● **PROBLEM TO WORK ON**: Print the entire listing below word for word, excluding its pictures.
:: EXTRACTED RECORDS ::
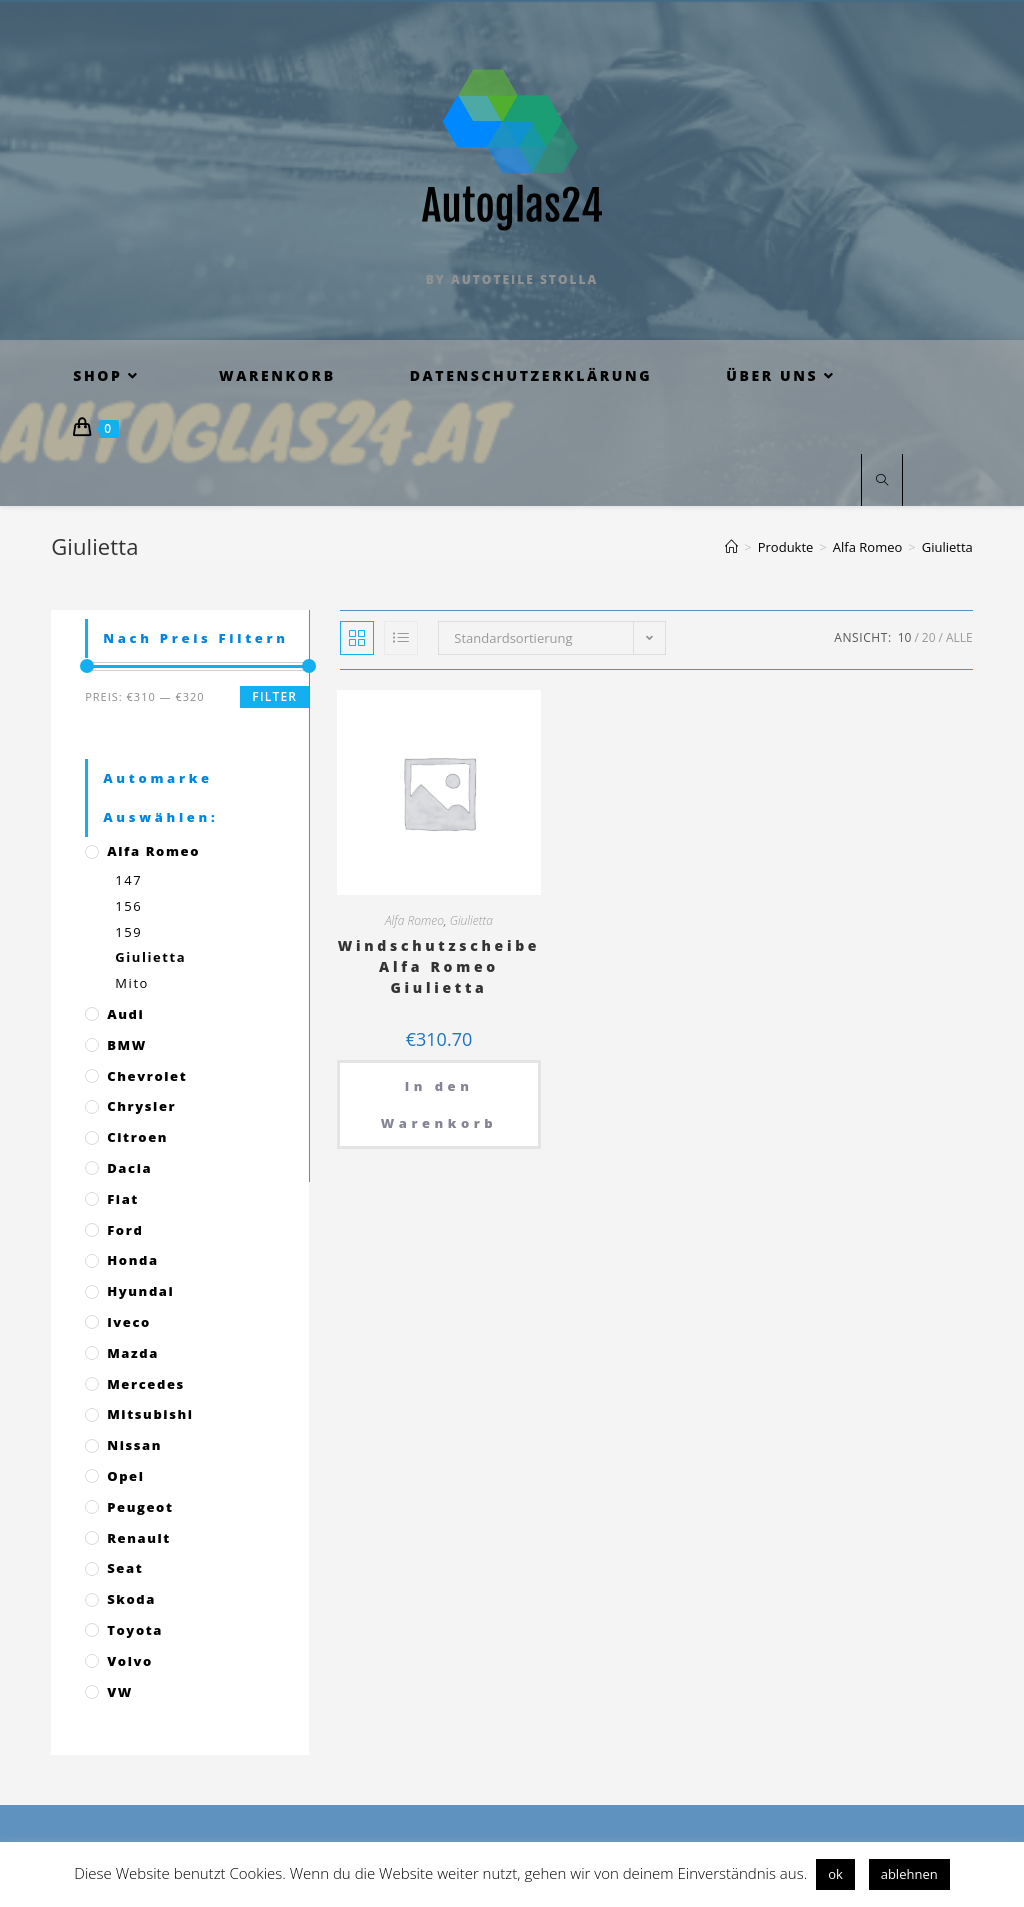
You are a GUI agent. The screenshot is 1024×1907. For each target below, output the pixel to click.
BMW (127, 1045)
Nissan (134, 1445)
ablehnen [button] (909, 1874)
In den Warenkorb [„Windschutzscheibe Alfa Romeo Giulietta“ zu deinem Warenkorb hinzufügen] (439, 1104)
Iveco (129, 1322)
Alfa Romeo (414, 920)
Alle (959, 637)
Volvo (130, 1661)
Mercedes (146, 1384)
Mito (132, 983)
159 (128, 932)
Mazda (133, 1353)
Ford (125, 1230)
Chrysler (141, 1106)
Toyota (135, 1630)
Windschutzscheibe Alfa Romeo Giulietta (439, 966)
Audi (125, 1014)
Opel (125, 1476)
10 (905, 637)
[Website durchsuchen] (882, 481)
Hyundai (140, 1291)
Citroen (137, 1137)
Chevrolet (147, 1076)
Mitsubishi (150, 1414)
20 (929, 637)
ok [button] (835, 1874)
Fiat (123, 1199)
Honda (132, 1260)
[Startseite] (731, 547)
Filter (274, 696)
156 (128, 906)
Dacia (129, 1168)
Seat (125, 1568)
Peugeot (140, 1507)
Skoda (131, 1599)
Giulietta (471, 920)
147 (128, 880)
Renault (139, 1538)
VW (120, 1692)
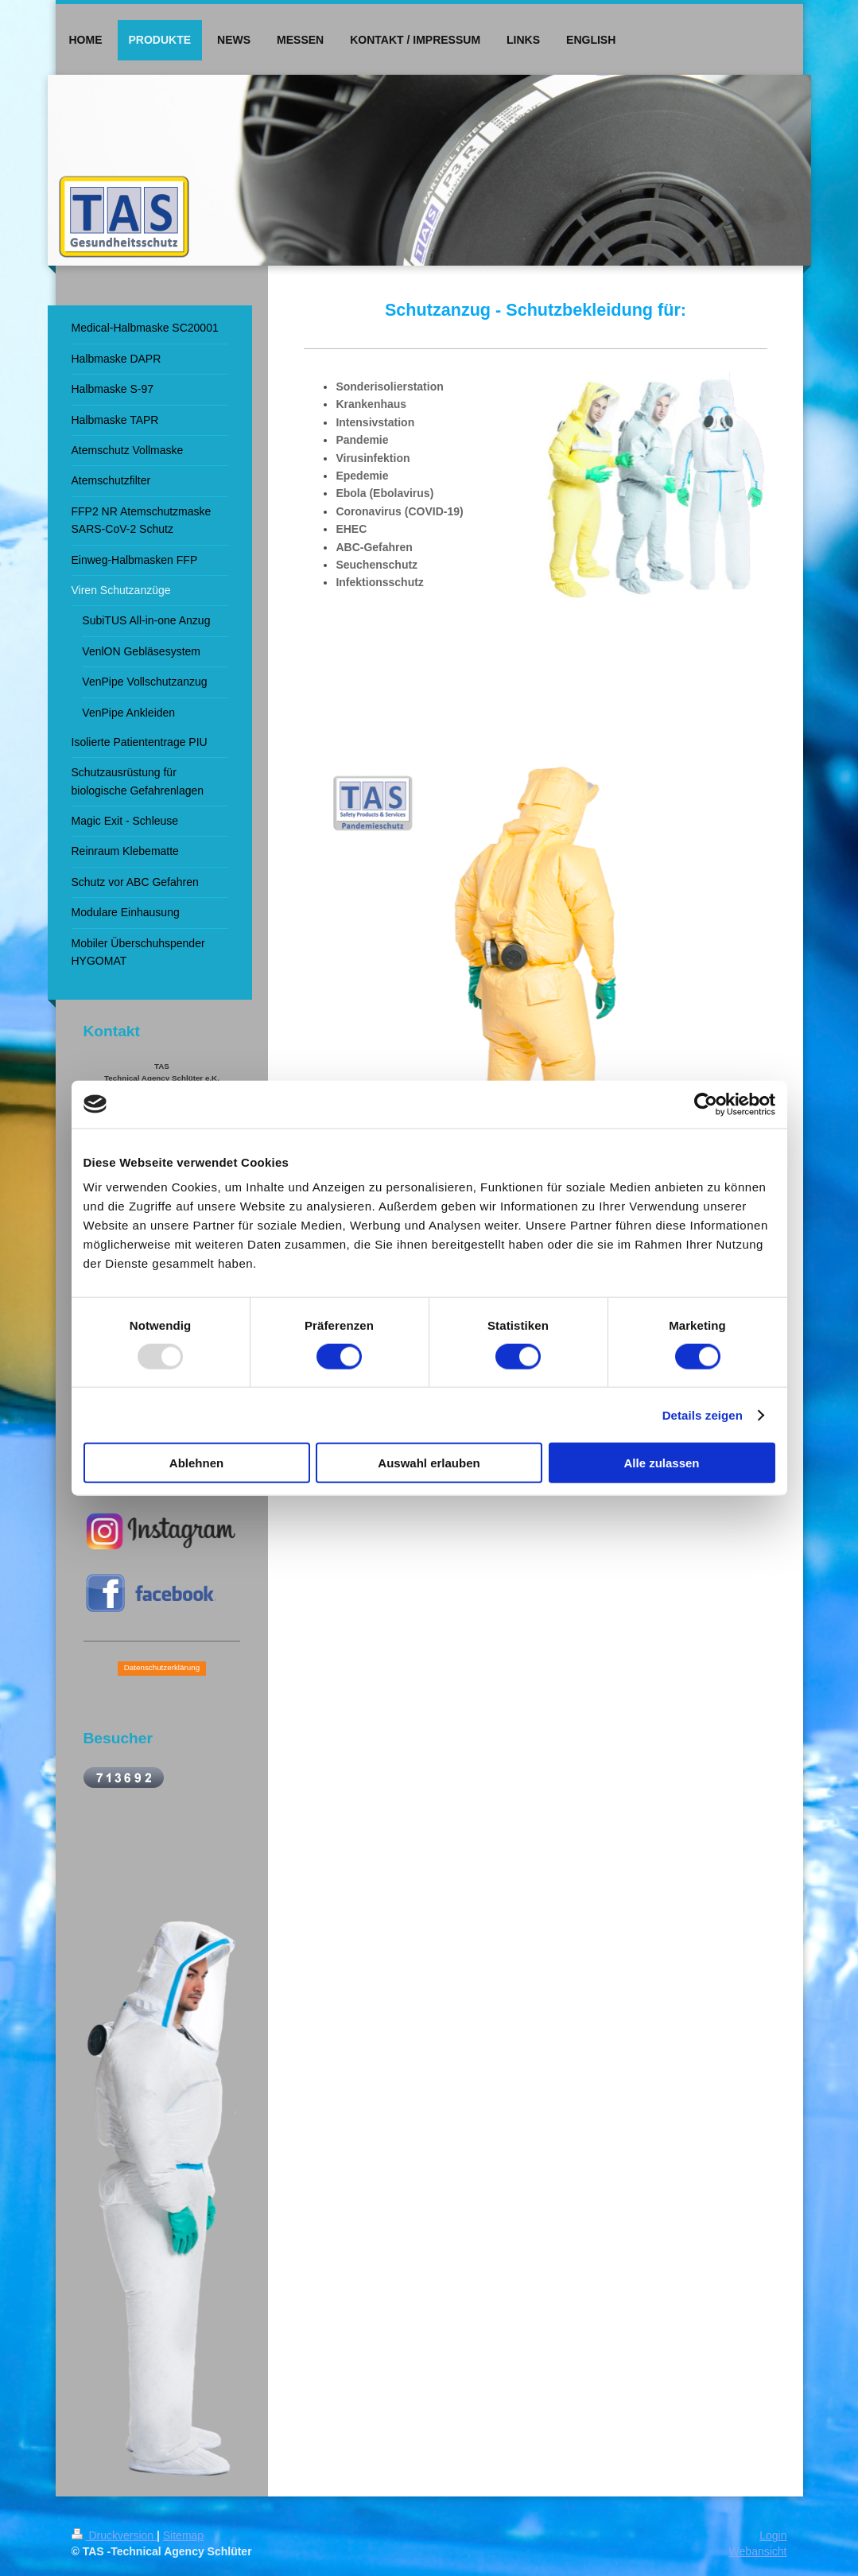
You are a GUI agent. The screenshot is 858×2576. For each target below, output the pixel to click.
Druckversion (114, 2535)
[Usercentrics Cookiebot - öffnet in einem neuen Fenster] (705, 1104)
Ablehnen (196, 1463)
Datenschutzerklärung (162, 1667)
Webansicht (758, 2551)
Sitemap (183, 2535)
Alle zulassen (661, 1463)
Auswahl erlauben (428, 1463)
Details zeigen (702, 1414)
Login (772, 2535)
:::
● **TASK RESULT**:
You are a GUI agent. The screenshot is 1024×1907. For each target below, output the pixel to click.
BMW (127, 1045)
Nissan (134, 1445)
ablehnen [button] (909, 1874)
In den Warenkorb [„Windschutzscheibe Alfa Romeo Giulietta“ zu deinem Warenkorb hinzufügen] (439, 1104)
Iveco (129, 1322)
Alfa Romeo (414, 920)
Alle (959, 637)
Volvo (130, 1661)
Mercedes (146, 1384)
Mito (132, 983)
159 (128, 932)
Mazda (133, 1353)
Ford (125, 1230)
Chrysler (141, 1106)
Toyota (135, 1630)
Windschutzscheibe Alfa Romeo Giulietta (439, 966)
Audi (125, 1014)
Opel (125, 1476)
10 (905, 637)
[Website durchsuchen] (882, 481)
Hyundai (140, 1291)
Citroen (137, 1137)
Chevrolet (147, 1076)
Mitsubishi (150, 1414)
20 (929, 637)
ok [button] (835, 1874)
Fiat (123, 1199)
Honda (132, 1260)
[Startseite] (731, 547)
Filter (274, 696)
156 (128, 906)
Dacia (129, 1168)
Seat (125, 1568)
Peugeot (140, 1507)
Skoda (131, 1599)
Giulietta (471, 920)
147 (128, 880)
Renault (139, 1538)
VW (120, 1692)
You are a GUI agent. The screenshot is 858×2576. For each target below, output the pixel to click.
Druckversion (114, 2535)
[Usercentrics Cookiebot - öffnet in einem neuen Fenster] (705, 1104)
Ablehnen (196, 1463)
Datenschutzerklärung (162, 1667)
Webansicht (758, 2551)
Sitemap (183, 2535)
Alle zulassen (661, 1463)
Auswahl erlauben (428, 1463)
Details zeigen (702, 1414)
Login (772, 2535)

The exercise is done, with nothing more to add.